Start of AVAILABLE DATA
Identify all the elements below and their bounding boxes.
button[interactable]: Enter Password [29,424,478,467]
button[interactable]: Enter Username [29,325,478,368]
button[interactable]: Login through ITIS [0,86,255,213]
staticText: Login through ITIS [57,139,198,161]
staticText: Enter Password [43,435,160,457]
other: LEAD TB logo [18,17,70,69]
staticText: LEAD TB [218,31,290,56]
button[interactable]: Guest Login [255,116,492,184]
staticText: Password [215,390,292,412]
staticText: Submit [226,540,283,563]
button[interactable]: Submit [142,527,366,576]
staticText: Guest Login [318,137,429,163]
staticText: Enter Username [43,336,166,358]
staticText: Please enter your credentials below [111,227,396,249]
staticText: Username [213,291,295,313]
End of AVAILABLE DATA
*TASK GOAL*
Which lines contain "interactable"? Copy each of them from the listing.

*RESULT OF THE TASK*
button[interactable]: Enter Password [29,424,478,467]
button[interactable]: Enter Username [29,325,478,368]
button[interactable]: Login through ITIS [0,86,255,213]
button[interactable]: Guest Login [255,116,492,184]
button[interactable]: Submit [142,527,366,576]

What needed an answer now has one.